**Problem details:** Although the entries contain pictures, only their words should be duplicated exactly.

**Given information:**
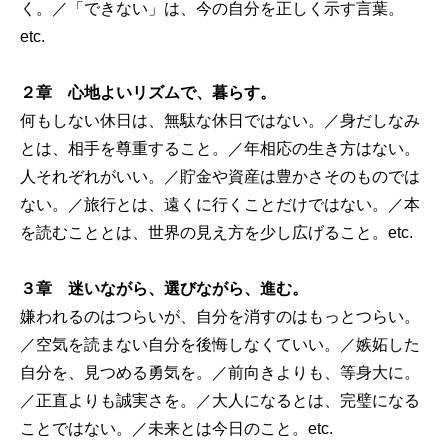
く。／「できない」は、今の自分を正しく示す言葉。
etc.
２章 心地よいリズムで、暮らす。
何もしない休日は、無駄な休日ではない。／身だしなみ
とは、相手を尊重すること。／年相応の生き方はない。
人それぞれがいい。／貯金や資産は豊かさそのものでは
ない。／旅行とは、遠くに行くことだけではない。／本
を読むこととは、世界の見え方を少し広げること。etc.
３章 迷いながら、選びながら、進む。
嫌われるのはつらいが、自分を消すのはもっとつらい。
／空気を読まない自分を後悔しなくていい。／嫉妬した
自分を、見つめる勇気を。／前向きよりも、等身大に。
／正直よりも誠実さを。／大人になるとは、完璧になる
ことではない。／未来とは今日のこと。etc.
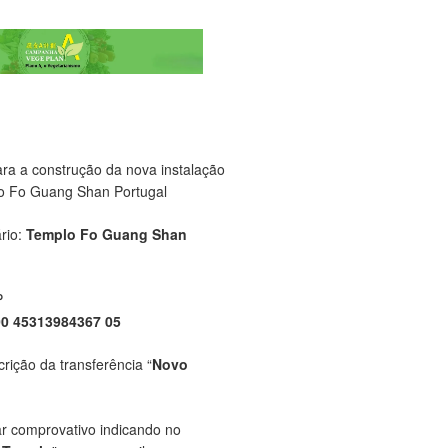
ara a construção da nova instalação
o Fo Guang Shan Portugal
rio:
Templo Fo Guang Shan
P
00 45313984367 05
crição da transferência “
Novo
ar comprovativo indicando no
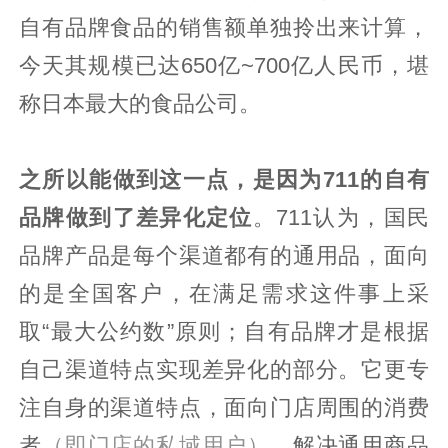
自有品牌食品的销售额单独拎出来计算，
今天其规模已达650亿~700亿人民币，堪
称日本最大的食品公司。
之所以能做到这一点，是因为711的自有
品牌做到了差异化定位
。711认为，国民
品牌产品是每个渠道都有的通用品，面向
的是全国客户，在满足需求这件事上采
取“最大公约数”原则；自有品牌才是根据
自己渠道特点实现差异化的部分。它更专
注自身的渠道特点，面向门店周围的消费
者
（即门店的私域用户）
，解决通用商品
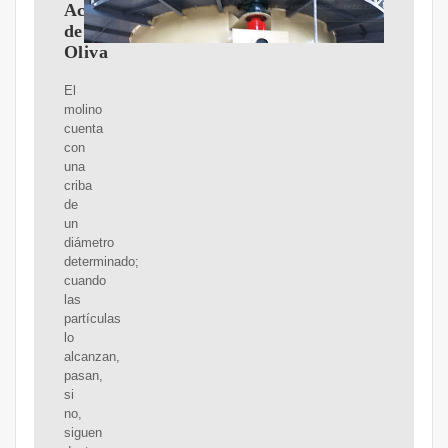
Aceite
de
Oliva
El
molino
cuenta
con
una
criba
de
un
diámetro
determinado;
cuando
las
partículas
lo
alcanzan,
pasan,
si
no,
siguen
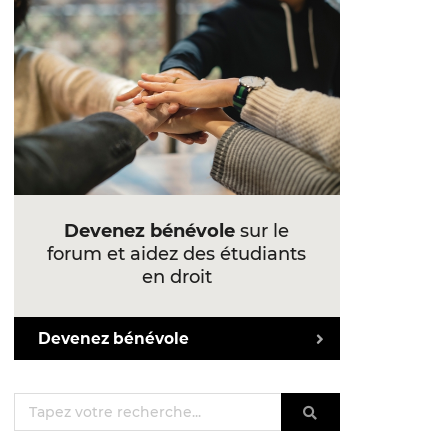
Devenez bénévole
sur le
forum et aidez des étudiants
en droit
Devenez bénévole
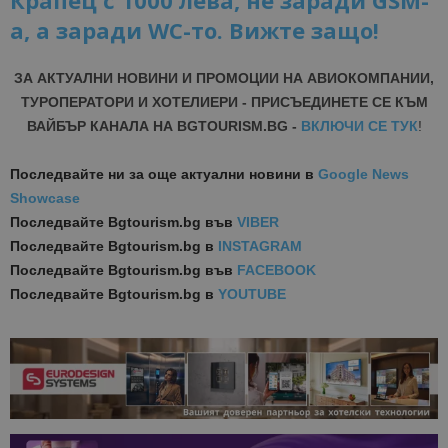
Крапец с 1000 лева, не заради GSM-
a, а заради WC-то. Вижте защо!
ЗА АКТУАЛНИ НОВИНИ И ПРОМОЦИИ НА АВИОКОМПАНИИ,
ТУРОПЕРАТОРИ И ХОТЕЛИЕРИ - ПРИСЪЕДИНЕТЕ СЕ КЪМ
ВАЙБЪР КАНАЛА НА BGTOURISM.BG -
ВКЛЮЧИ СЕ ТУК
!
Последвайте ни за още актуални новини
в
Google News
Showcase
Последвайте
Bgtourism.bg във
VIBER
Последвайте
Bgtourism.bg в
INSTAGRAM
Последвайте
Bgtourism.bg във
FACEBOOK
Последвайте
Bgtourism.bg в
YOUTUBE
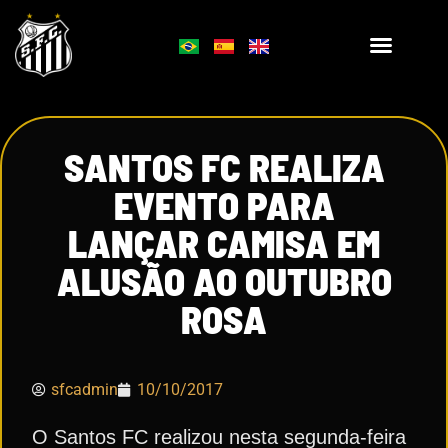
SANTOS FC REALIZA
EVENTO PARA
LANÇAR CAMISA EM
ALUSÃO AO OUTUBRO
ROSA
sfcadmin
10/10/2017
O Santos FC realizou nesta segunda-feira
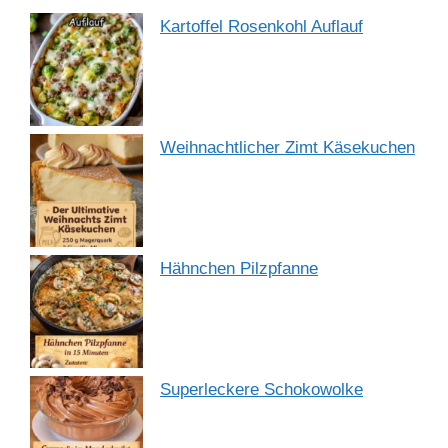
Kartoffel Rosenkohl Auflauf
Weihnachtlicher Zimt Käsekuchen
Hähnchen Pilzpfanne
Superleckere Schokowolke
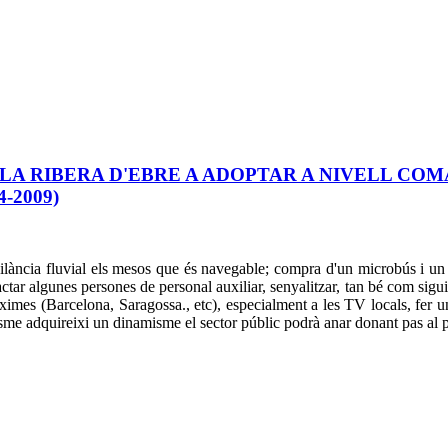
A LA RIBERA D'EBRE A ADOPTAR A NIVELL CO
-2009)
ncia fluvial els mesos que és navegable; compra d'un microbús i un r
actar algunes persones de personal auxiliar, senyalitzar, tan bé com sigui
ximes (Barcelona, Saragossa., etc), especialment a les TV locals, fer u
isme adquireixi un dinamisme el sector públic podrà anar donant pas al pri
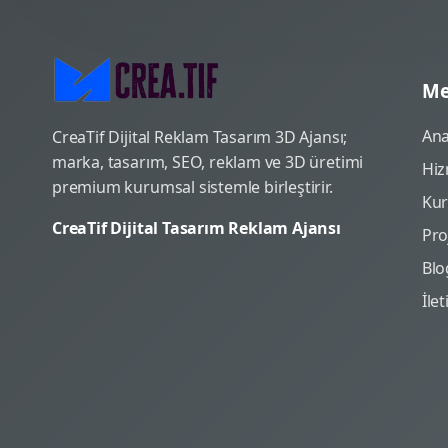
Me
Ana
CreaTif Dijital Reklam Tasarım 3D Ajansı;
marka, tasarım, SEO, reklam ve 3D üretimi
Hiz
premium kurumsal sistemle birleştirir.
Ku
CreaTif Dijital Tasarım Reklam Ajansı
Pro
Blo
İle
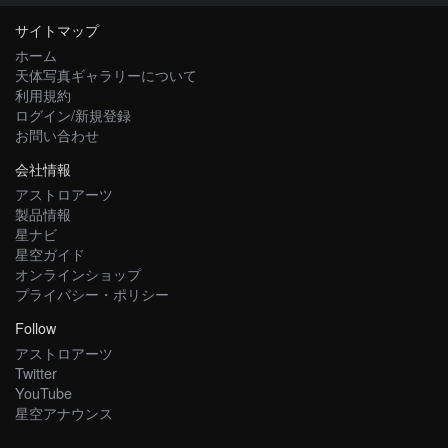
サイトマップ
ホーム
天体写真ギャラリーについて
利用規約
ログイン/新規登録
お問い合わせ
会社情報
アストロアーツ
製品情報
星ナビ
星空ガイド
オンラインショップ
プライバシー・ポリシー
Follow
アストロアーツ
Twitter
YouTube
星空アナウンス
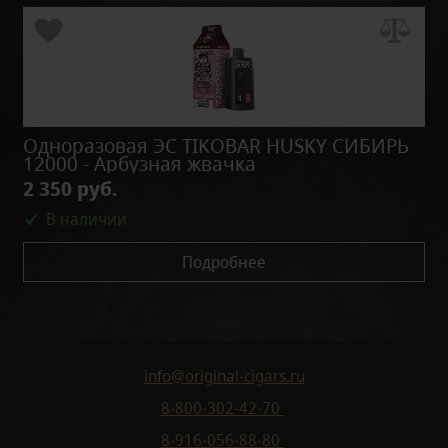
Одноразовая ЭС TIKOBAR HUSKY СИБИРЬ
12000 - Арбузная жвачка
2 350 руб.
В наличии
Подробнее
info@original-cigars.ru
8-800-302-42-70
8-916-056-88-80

**Task response:**
く。／「できない」は、今の自分を正しく示す言葉。
etc.
２章 心地よいリズムで、暮らす。
何もしない休日は、無駄な休日ではない。／身だしなみ
とは、相手を尊重すること。／年相応の生き方はない。
人それぞれがいい。／貯金や資産は豊かさそのものでは
ない。／旅行とは、遠くに行くことだけではない。／本
を読むこととは、世界の見え方を少し広げること。etc.
３章 迷いながら、選びながら、進む。
嫌われるのはつらいが、自分を消すのはもっとつらい。
／空気を読まない自分を後悔しなくていい。／嫉妬した
自分を、見つめる勇気を。／前向きよりも、等身大に。
／正直よりも誠実さを。／大人になるとは、完璧になる
ことではない。／未来とは今日のこと。etc.
ara a construção da nova instalação
o Fo Guang Shan Portugal
rio:
Templo Fo Guang Shan
P
00 45313984367 05
crição da transferência “
Novo
ar comprovativo indicando no
自有品牌食品的销售额单独拎出来计算，
今天其规模已达650亿~700亿人民币，堪
称日本最大的食品公司。
之所以能做到这一点，是因为711的自有
品牌做到了差异化定位
。711认为，国民
品牌产品是每个渠道都有的通用品，面向
的是全国客户，在满足需求这件事上采
取“最大公约数”原则；自有品牌才是根据
自己渠道特点实现差异化的部分。它更专
注自身的渠道特点，面向门店周围的消费
者
（即门店的私域用户）
，解决通用商品
Aceite
de
Oliva
El
molino
cuenta
con
una
criba
de
un
diámetro
determinado;
cuando
las
partículas
lo
alcanzan,
pasan,
si
no,
siguen
Devenez bénévole
sur le
forum et aidez des étudiants
en droit
Devenez bénévole
Крапец с 1000 лева, не заради GSM-
a, а заради WC-то. Вижте защо!
ЗА АКТУАЛНИ НОВИНИ И ПРОМОЦИИ НА АВИОКОМПАНИИ,
ТУРОПЕРАТОРИ И ХОТЕЛИЕРИ - ПРИСЪЕДИНЕТЕ СЕ КЪМ
ВАЙБЪР КАНАЛА НА BGTOURISM.BG -
ВКЛЮЧИ СЕ ТУК
!
Последвайте ни за още актуални новини
в
Google News
Showcase
Последвайте
Bgtourism.bg във
VIBER
Последвайте
Bgtourism.bg в
INSTAGRAM
Последвайте
Bgtourism.bg във
FACEBOOK
Последвайте
Bgtourism.bg в
YOUTUBE
SANTOS FC REALIZA
EVENTO PARA
LANÇAR CAMISA EM
ALUSÃO AO OUTUBRO
ROSA
sfcadmin
10/10/2017
O Santos FC realizou nesta segunda-feira
Kartoffel Rosenkohl Auflauf
Weihnachtlicher Zimt Käsekuchen
Hähnchen Pilzpfanne
Superleckere Schokowolke
A LA RIBERA D'EBRE A ADOPTAR A NIVELL CO
-2009)
ncia fluvial els mesos que és navegable; compra d'un microbús i un r
actar algunes persones de personal auxiliar, senyalitzar, tan bé com sigui
ximes (Barcelona, Saragossa., etc), especialment a les TV locals, fer u
isme adquireixi un dinamisme el sector públic podrà anar donant pas al pri
Me
Ana
CreaTif Dijital Reklam Tasarım 3D Ajansı;
marka, tasarım, SEO, reklam ve 3D üretimi
Hiz
premium kurumsal sistemle birleştirir.
Ku
CreaTif Dijital Tasarım Reklam Ajansı
Pro
Blo
İle
サイトマップ
ホーム
天体写真ギャラリーについて
利用規約
ログイン/新規登録
お問い合わせ
会社情報
アストロアーツ
製品情報
星ナビ
星空ガイド
オンラインショップ
プライバシー・ポリシー
Follow
アストロアーツ
Twitter
YouTube
星空アナウンス
Одноразовая ЭС TIKOBAR HUSKY СИБИРЬ
12000 - Арбузная жвачка
2 350 руб.
В наличии
Подробнее
info@original-cigars.ru
8-800-302-42-70
8-916-056-88-80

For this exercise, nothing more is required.